▸ **WHAT IS NEEDED**:
Your answer should consist solely of the lines from the one holding "Describe the element" through the final line of the entries, reproduced exactly and without pictures.

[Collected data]
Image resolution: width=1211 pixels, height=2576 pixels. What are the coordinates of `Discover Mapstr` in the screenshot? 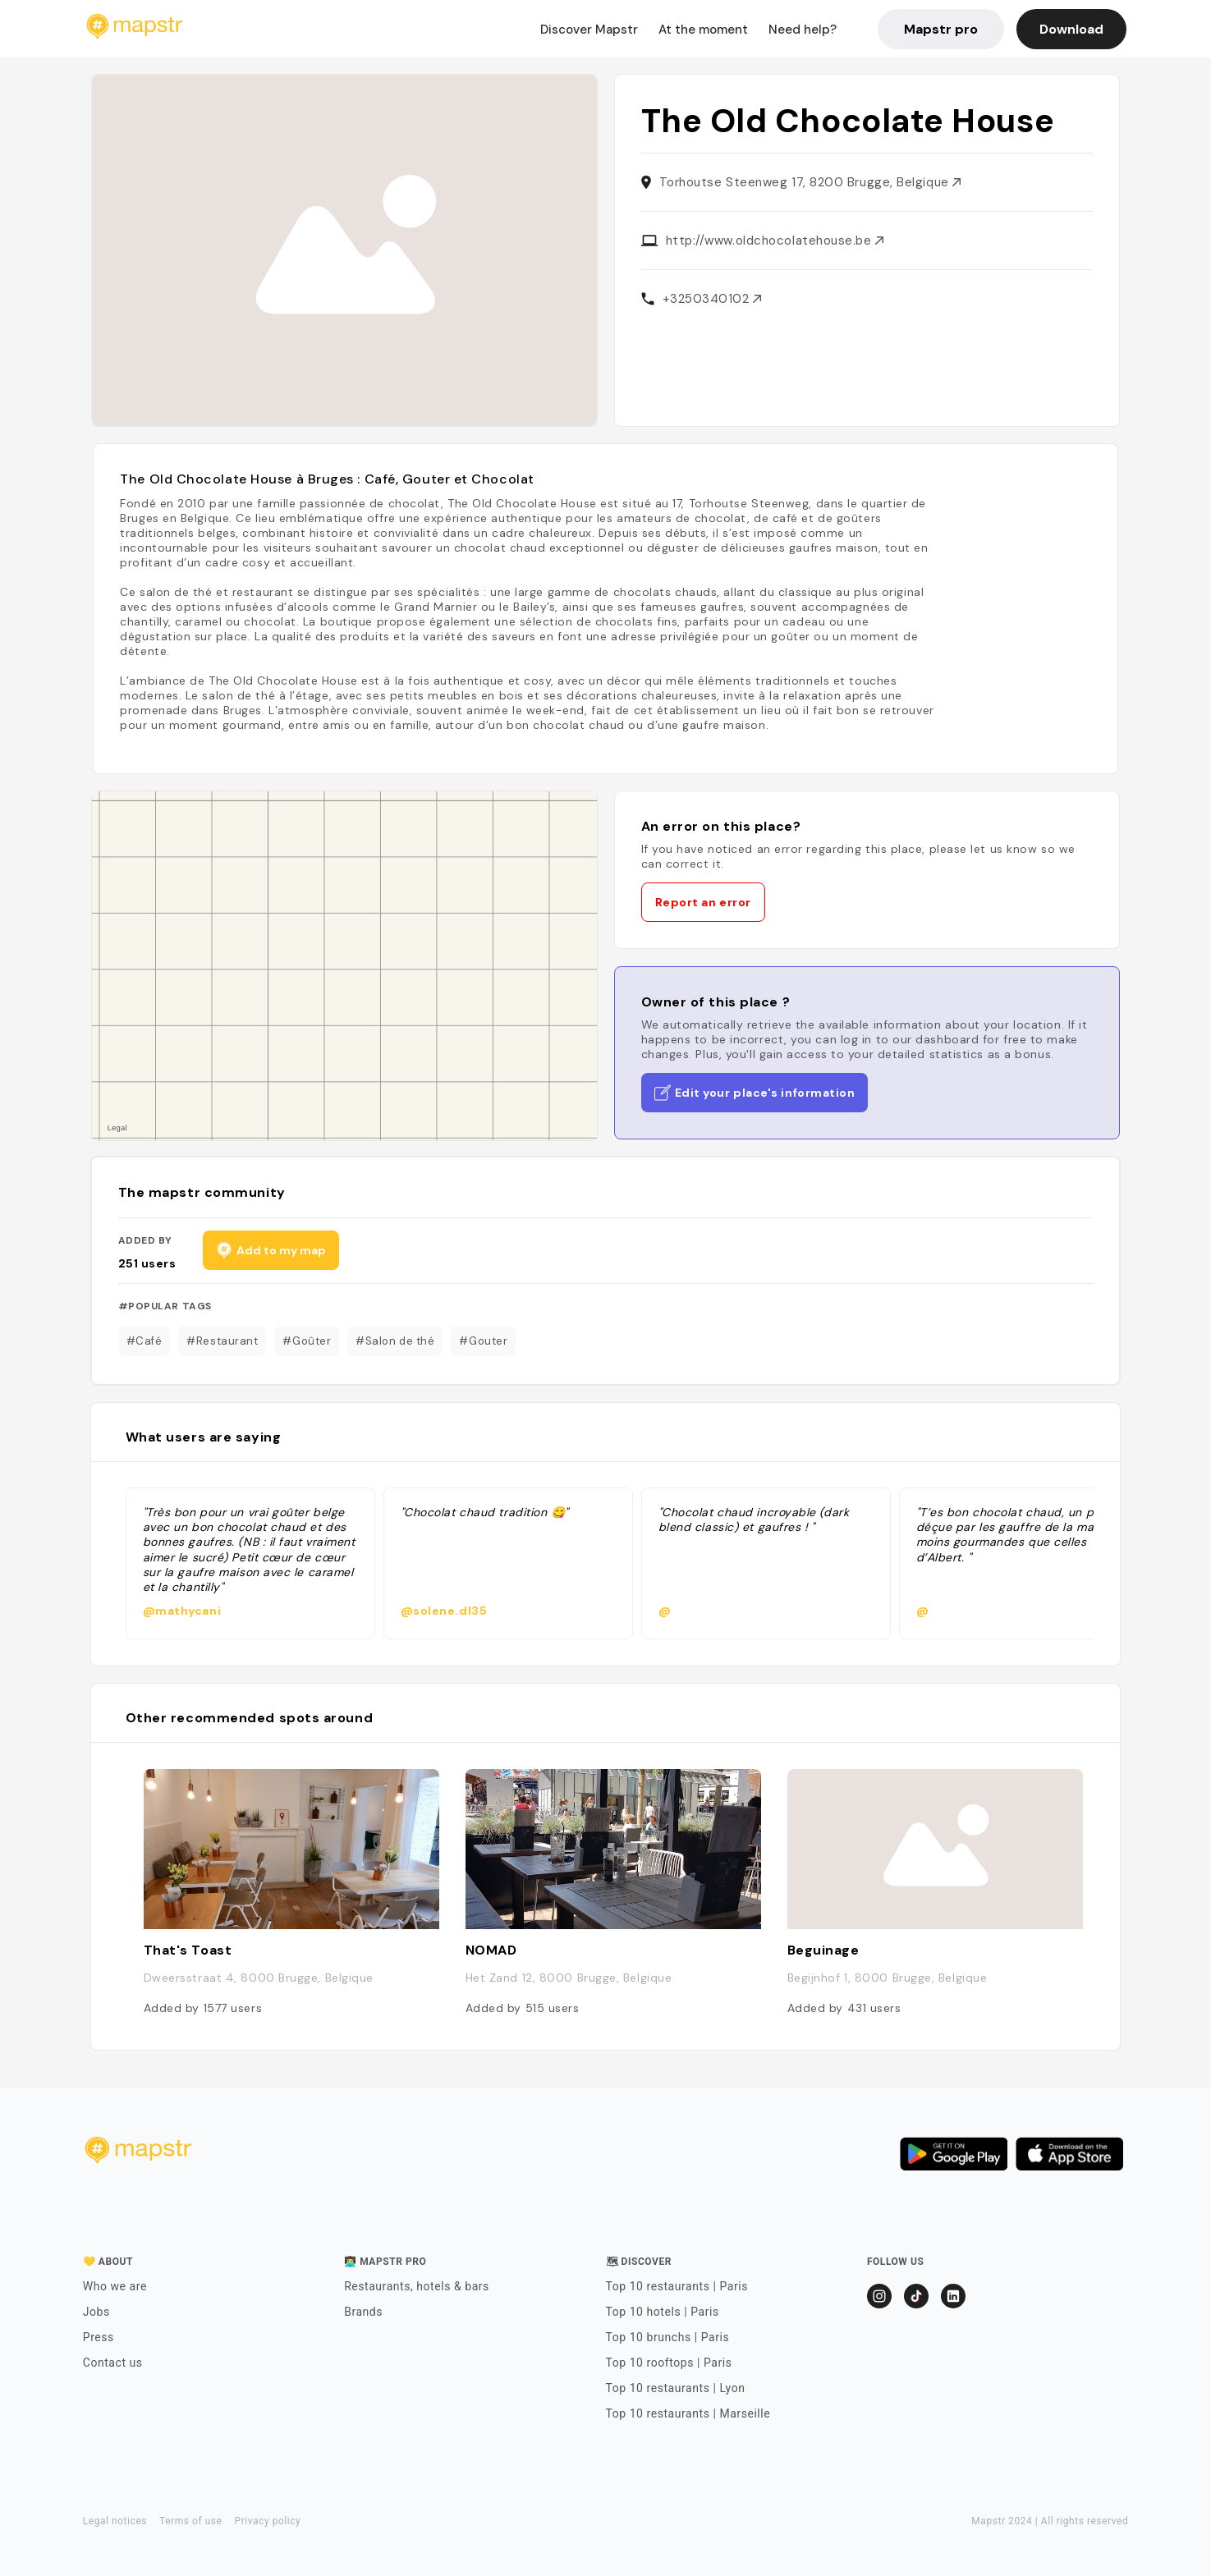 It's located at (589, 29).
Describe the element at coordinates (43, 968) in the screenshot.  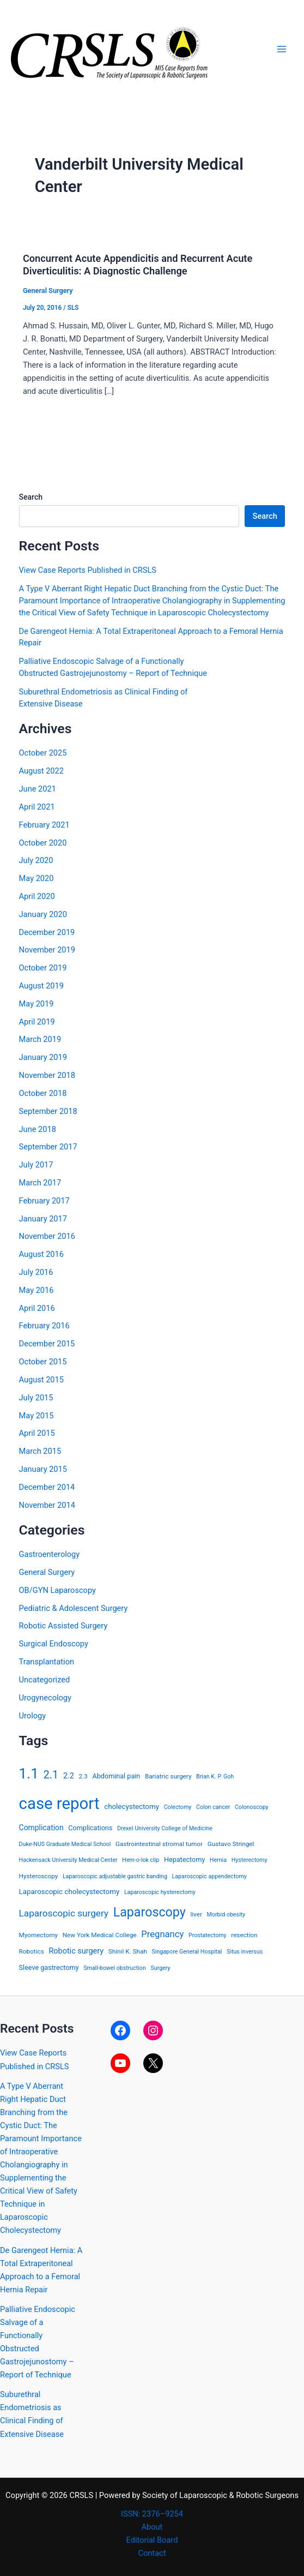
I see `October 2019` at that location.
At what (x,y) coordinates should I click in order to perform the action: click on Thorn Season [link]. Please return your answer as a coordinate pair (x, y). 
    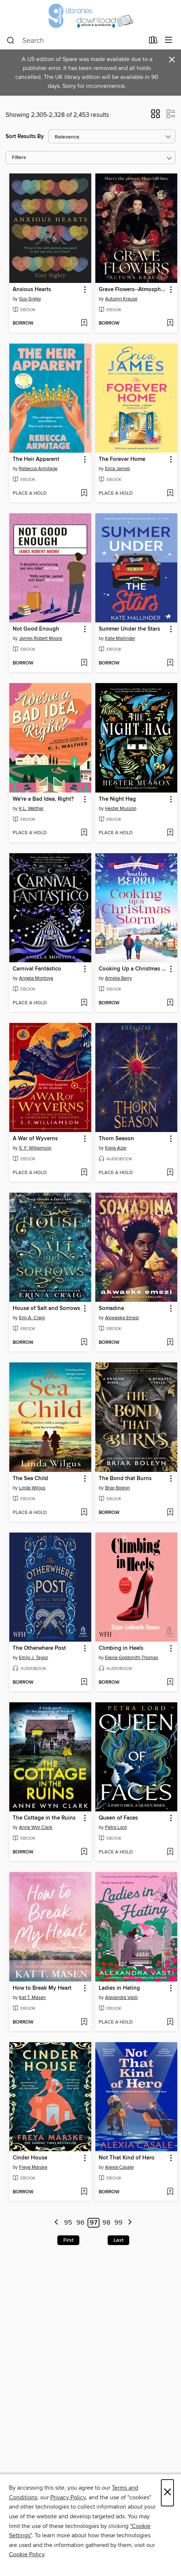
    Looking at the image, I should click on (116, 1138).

▸ **REPLY**:
Describe the element at coordinates (43, 968) in the screenshot.  
I see `October 2019` at that location.
At what (x,y) coordinates should I click in order to perform the action: click on Thorn Season [link]. Please return your answer as a coordinate pair (x, y). 
    Looking at the image, I should click on (116, 1138).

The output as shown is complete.